During Commando Hunt V (10 October 1970 to 30 April 1971) Air Force intelligence claimed 16,266 trucks destroyed and another 7,700 damaged during the dry season offensive. The Seventh Air Force headquarters in Saigon, chagrined by the enormity of the figures, recomputed them and lowered the estimate to 11,000 destroyed and 8,000 damaged. In fact, there were only 2,500–3,000 PAVN trucks operating on the trail during 1970–1971, each carrying approximately four tons of materiel.

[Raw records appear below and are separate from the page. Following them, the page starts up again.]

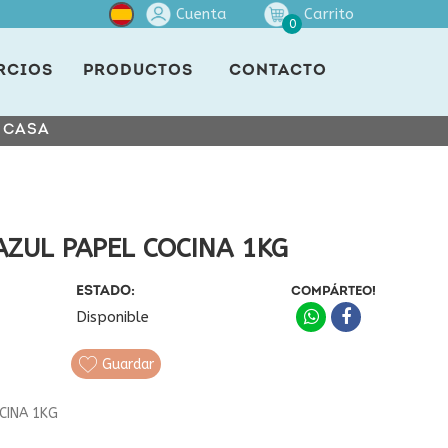
Cuenta
Carrito
0
RCIOS
PRODUCTOS
CONTACTO
E CASA
ZUL PAPEL COCINA 1KG
ESTADO:
COMPÁRTEO!
Disponible
Guardar
CINA 1KG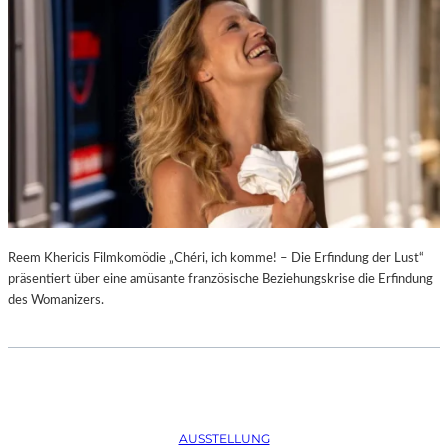
D
–
K
Ü
N
S
T
L
E
R
,
T
E
Reem Khericis Filmkomödie „Chéri, ich komme! – Die Erfindung der Lust“
R
präsentiert über eine amüsante französische Beziehungskrise die Erfindung
M
des Womanizers.
I
N
E
U
N
D
AUSSTELLUNG
F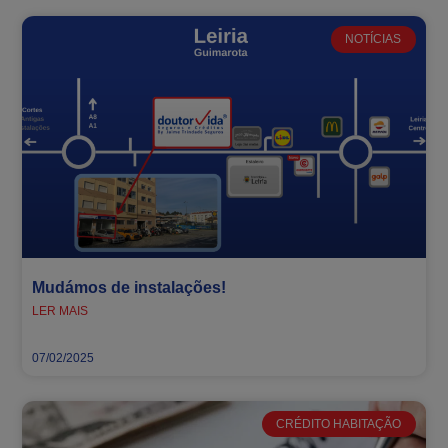
NOTÍCIAS
Mudámos de instalações!
LER MAIS
07/02/2025
CRÉDITO HABITAÇÃO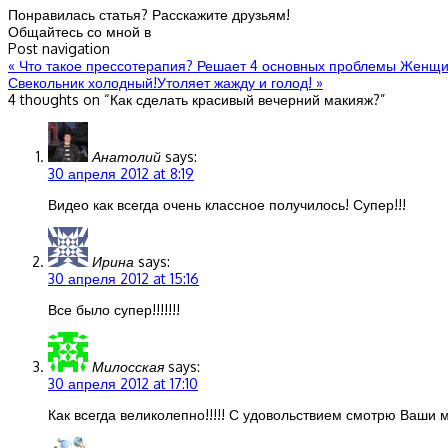
Понравилась статья? Расскажите друзьям!
Общайтесь со мной в
Post navigation
«
Что такое прессотерапия? Решает 4 основных проблемы Женщ
Свекольник холодный!Утоляет жажду и голод!
»
4 thoughts on “
Как сделать красивый вечерний макияж?
”
Анатолий
says:
30 апреля 2012 at 8:19
Видео как всегда очень классное получилось! Супер!!!
Ирина
says:
30 апреля 2012 at 15:16
Все было супер!!!!!!!
Милосская
says:
30 апреля 2012 at 17:10
Как всегда великолепно!!!!! С удовольствием смотрю Ваши м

77,000 combat sorties were flown during the offensive while the number of communist anti-aircraft weapons defending it reached 1,500. Although only 11 aircraft were brought down by air defense fire during the dry season, this lower level of destroyed aircraft was not the result of any U.S. countermeasures. The lower figures were attributed to the fact that many PAVN air defense units had been moved to the Tchepone area to support the counteroffensive against the South Vietnamese Operation Lam Son 719.

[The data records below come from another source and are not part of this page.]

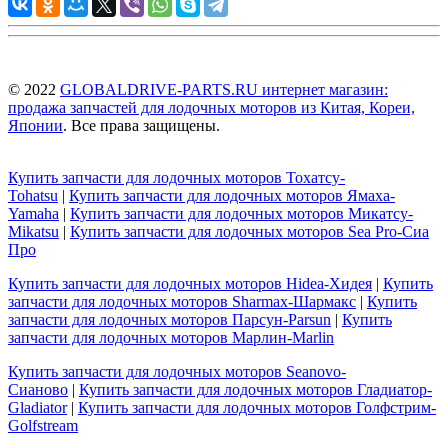
© 2022
GLOBALDRIVE-PARTS.RU интернет магазин:
продажа запчастей для лодочных моторов из Китая, Кореи,
Японии
. Все права защищены.
Купить запчасти для лодочных моторов Тохатсу-
Tohatsu
|
Купить запчасти для лодочных моторов Ямаха-
Yamaha
|
Купить запчасти для лодочных моторов Микатсу-
Mikatsu
|
Купить запчасти для лодочных моторов Sea Pro-Сиа
Про
Купить запчасти для лодочных моторов Hidea-Хидея
|
Купить
запчасти для лодочных моторов Sharmax-Шармакс
|
Купить
запчасти для лодочных моторов Парсун-Parsun
|
Купить
запчасти для лодочных моторов Марлин-Marlin
Купить запчасти для лодочных моторов Seanovo-
Сианово
|
Купить запчасти для лодочных моторов Гладиатор-
Gladiator
|
Купить запчасти для лодочных моторов Голфстрим-
Golfstream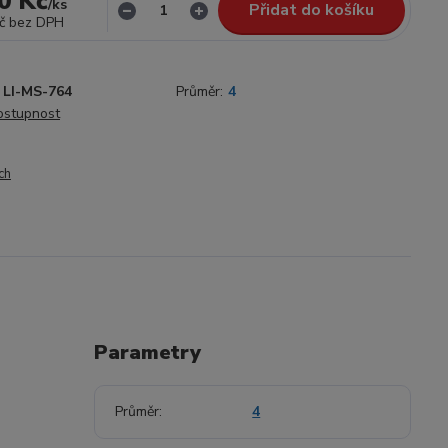
0 Kč
/
ks
Přidat do košíku
č
bez DPH
LI-MS-764
Průměr:
4
dostupnost
ch
Parametry
Průměr
4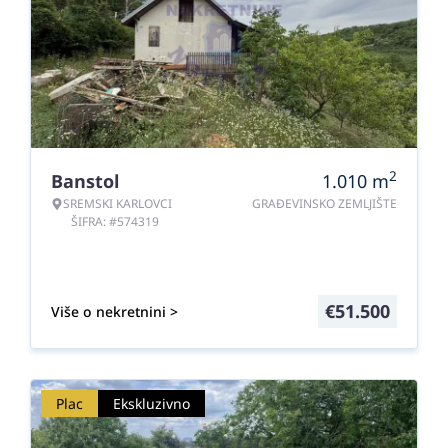
2
Banstol
1.010
m
SREMSKI KARLOVCI
GRAĐEVINSKO ZEMLJIŠTE
ŠIFRA: #574319
€
51.500
Više o nekretnini >
Plac
Ekskluzivno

The interdiction effort during Commando Hunt VI (15 May through 31 October 1971) was thrown off by Lam Son 719 during April and May. During the offensive, 80 percent of all U.S. aerial sorties were directed to support it. This highlighted what was now rapidly becoming a dual dilemma for the Air Force: First, the gradual withdrawal of U.S. forces from Southeast Asia meant that there were fewer and fewer air assets available with which to conduct more and more missions. During Commando Hunt, for example, 1,777 aircraft were utilized during the campaign. By the time of the opening of Commando Hunt VI, that figure had decreased to 1,199 aircraft and this number dropped to 953 before that phase was completed; Second, this state of affairs was exacerbated by the withdrawal of sorties to conduct missions for Operation Freedom Deal in Cambodia.

During the year the North Vietnamese transported or stored 60,000 tons of supplies with a net loss rate of 2.07 percent. During the same period, 195,000 PAVN replacements moved through the system to the southern battlefields. As during the previous year, PAVN continued to expand the system. By the end of May the North Vietnamese had occupied Muong Phalane, Ban Houei Sai, and Paksong. They also retook Attopeu, Saravane, and Ban Thateng, cementing their hold on the strategic Bolovens Plateau of south central Laos. Commando Hunt VI, launched during the wet season, was hampered by heavy rain and the arrival of two typhoons which threw off both the PAVN logistical effort and U.S. attempts to interdict it.